I have tried to transmute and purify my 'life,' the sense of being defiled by it, in both small and formal and somewhat blunt short poems and latterly, in longer poems which try in their rhythm to catch the very movement of the mind itself, to trace the spiritual history of a protagonist (not 'I,' personally), of all haunted and harried men; to make in this series (now probably finished) a true and not arbitrary order which will permit many ranges of feelings, including humor.


Roethke's humor was no gentle, prattling thing. After all, one does not go to the axe to learn about politeness. He found his own ribaldry side-splitting and was convinced that nobody since Edward Lear had composed such hilarious rhymes for children.
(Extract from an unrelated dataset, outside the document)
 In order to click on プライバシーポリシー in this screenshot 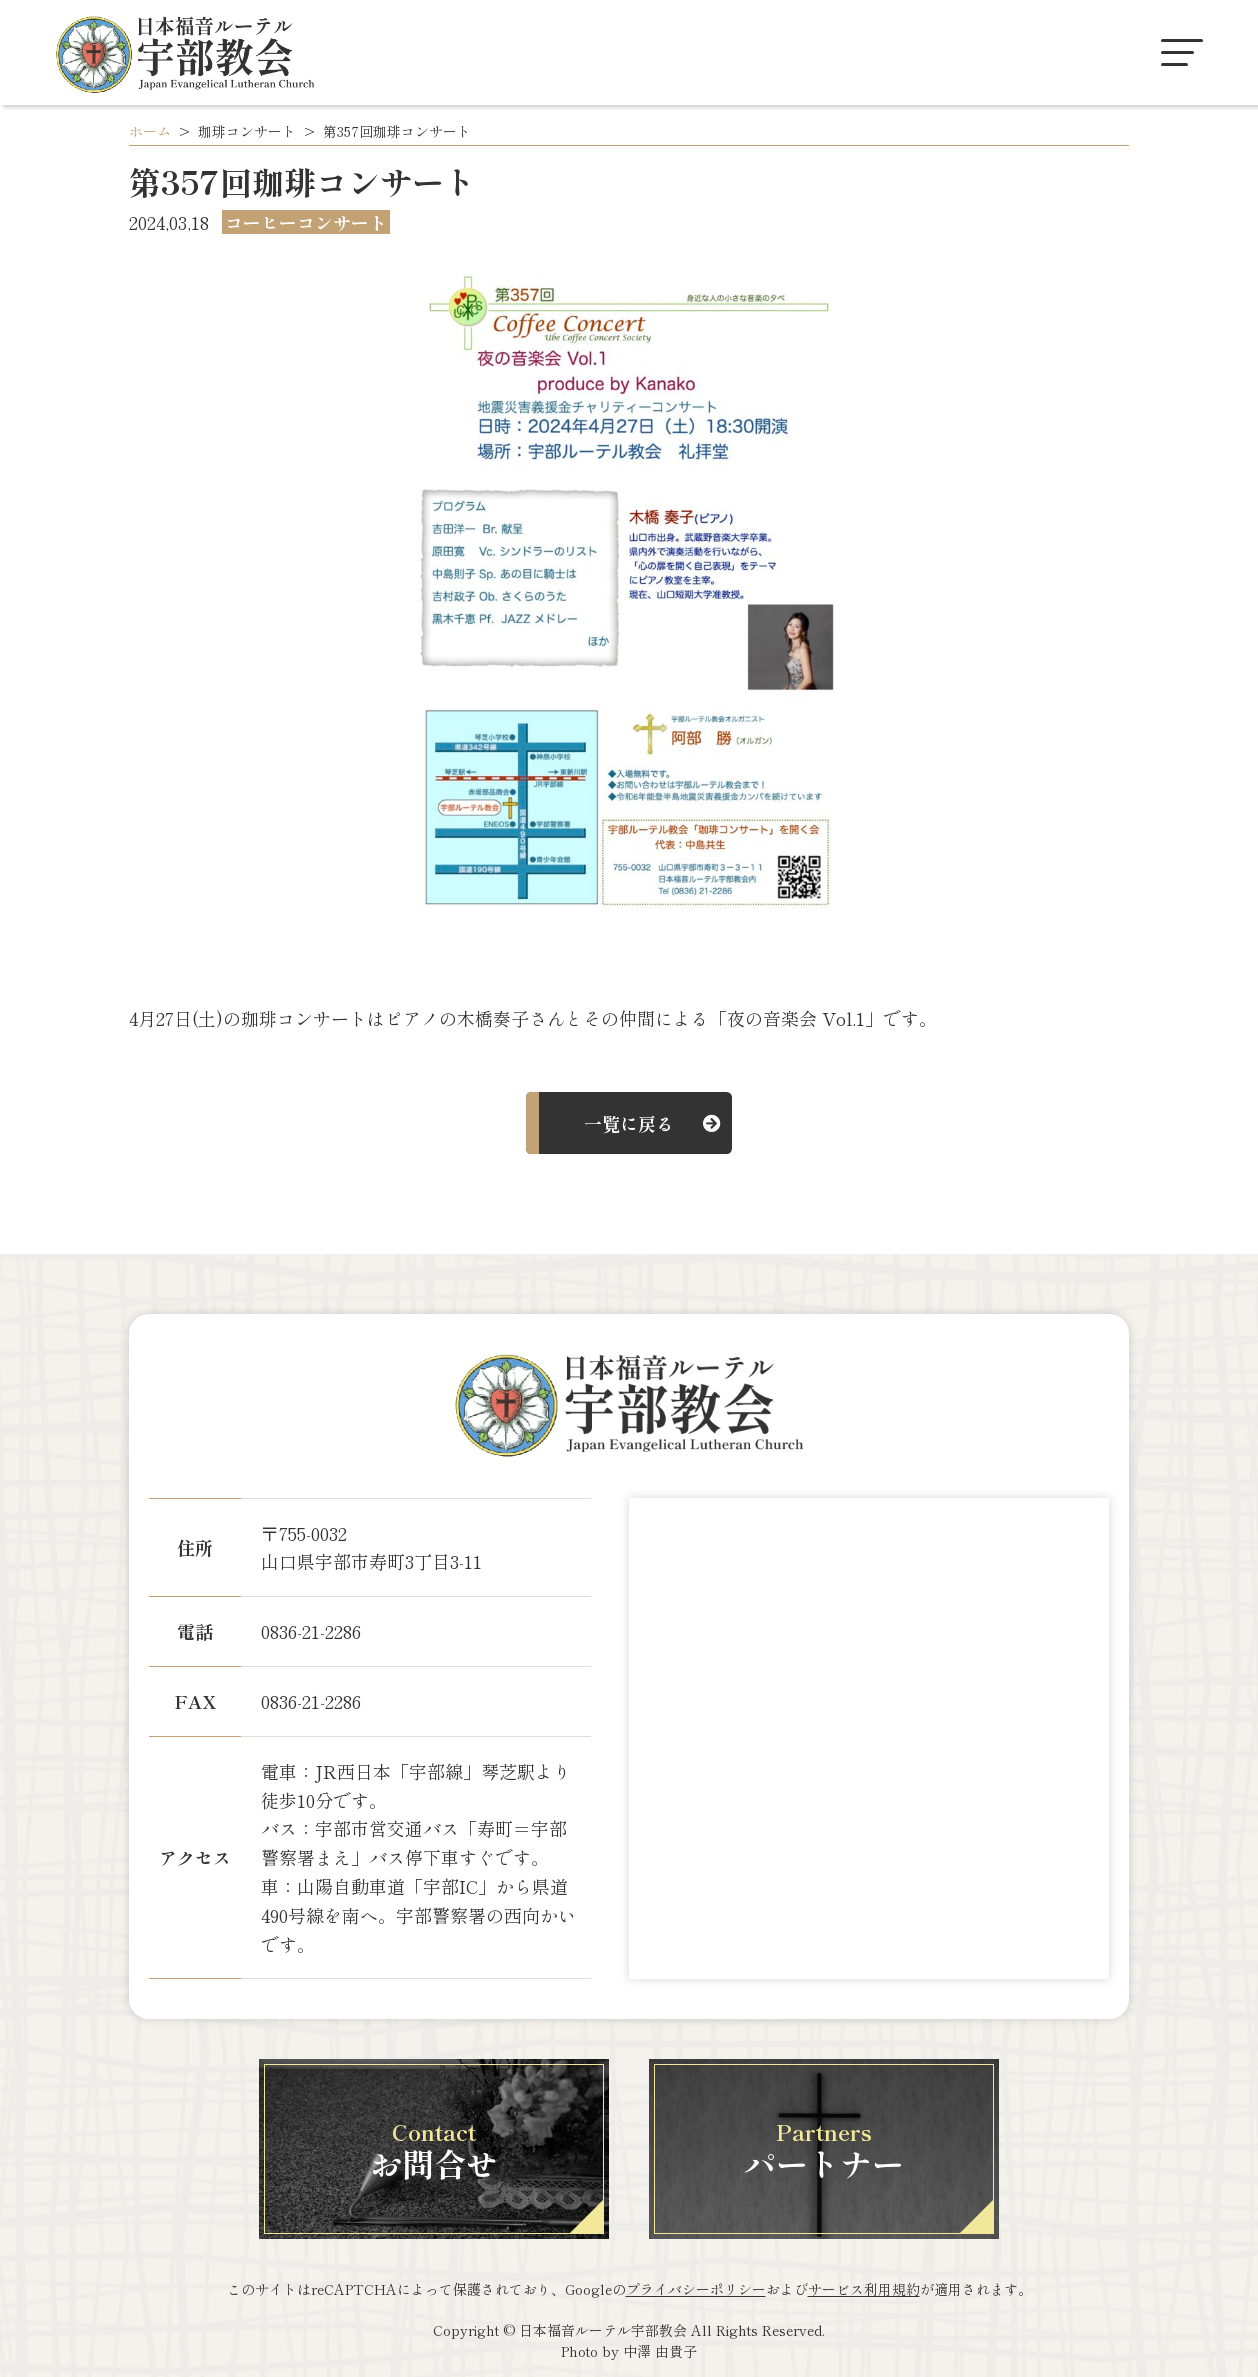 , I will do `click(696, 2289)`.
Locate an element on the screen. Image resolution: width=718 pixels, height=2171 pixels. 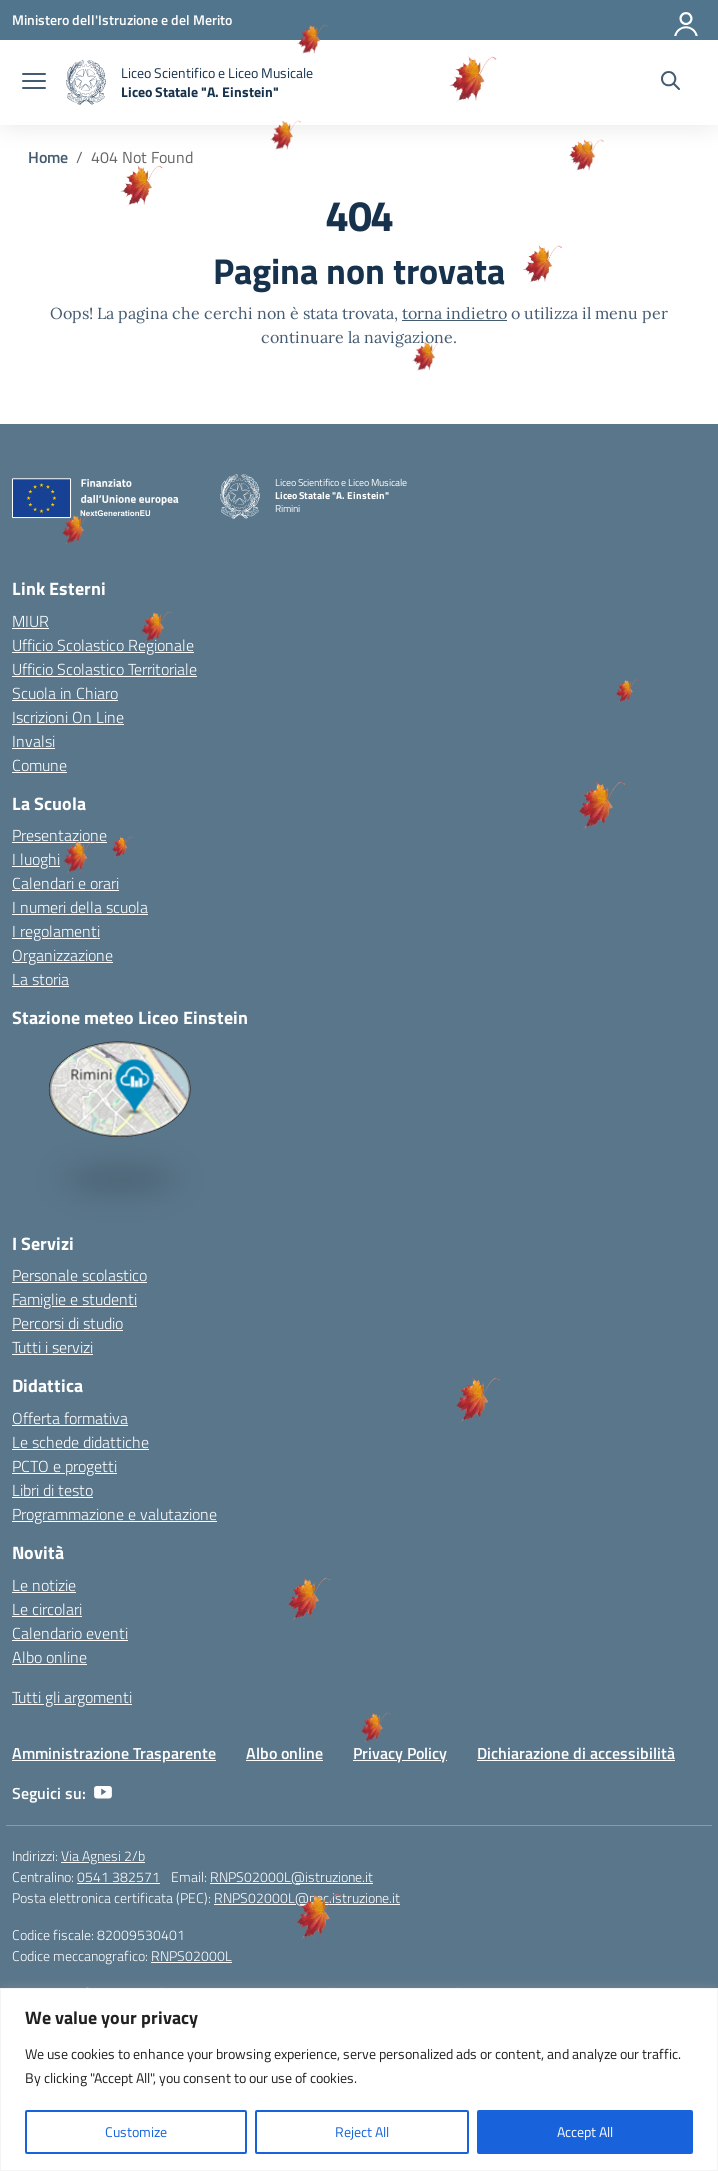 I numeri della scuola is located at coordinates (80, 907).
It was during the wedding visit that he proposed to demonstrate his comic genius by entertaining my three-year-old daughter with a recitation of his nonsense verse. His first selection was a quatrain entitled "The Cow." Dancing around her, thumping out the beat, illustrating the action with appropriate gestures, he roared the lines:

There Once was a Cow with a Double Udder.
When I think of it now, I just have to Shudder!
She was too much for One, you can bet your Life:
She had to be Milked by a Man and His Wife.


The result might have been anticipated. Gretchen burst into tears and tried to hide under the sofa—an episode that made its way, years later, into one of my poems, "Journal for My Daughter."

There was a big blond uncle-bear,
wounded, smoke-eyed, wild,
who shambled from the west
with his bags full of havoc.
He spoke the bears' grunt-language,
waving his paws
and rocking on his legs.
Both of us were drunk,
slapping each other on the back,
sweaty with genius.
He spouted his nonsense-rhymes,
roaring like a behemoth.
You crawled under the sofa.

He found it possible, increasingly, to incorporate a wild sort of laughter into his flights. "In spite of all the muck and welter, the dark, the dreck of these poems, I count myself among the happy poets," he would say, knowing that the laughter and the fierceness and the terror were indivisible. In "this matter of making noise that rhymes" —his phrase—he dared to seek a combination of vulgarity and nobility, and he put his stamp on the mixture.

In the spring of 1960, three years before his death, Roethke gave his last reading in New York at the YMHA Poetry Center, where I introduced him. He had a high fever, and backstage he was jittery, sweating copiously as he guzzled champagne—"bubbly," he called it. On stage, for the first portion of his program he clowned and hammed incorrigibly, weaving, gyrating, dancing, shrugging his shoulders, muttering to himself intermittently, and now and then making curiously flipper-like or foetal gestures with his hands. But gradually, as the evening wore on, he settled into a straight dramatic style that was enormously effective and moving. When he came to his new "mad" sequence, headed by the poem that begins, "In a dark time the eye begins to see," his voice rang out with such an overwhelming roll of noble anguish that many in the audience wept.

As we filed out of the hall, a friend remarked on Roethke's strange affinity to that other lost and violent spirit, Jackson Pollock.

"How true!" I thought. And I heard myself repeating a tender and rather enigmatic phrase that the painter Franz Kline had suggested for Pollock's epitaph: "He divined himself."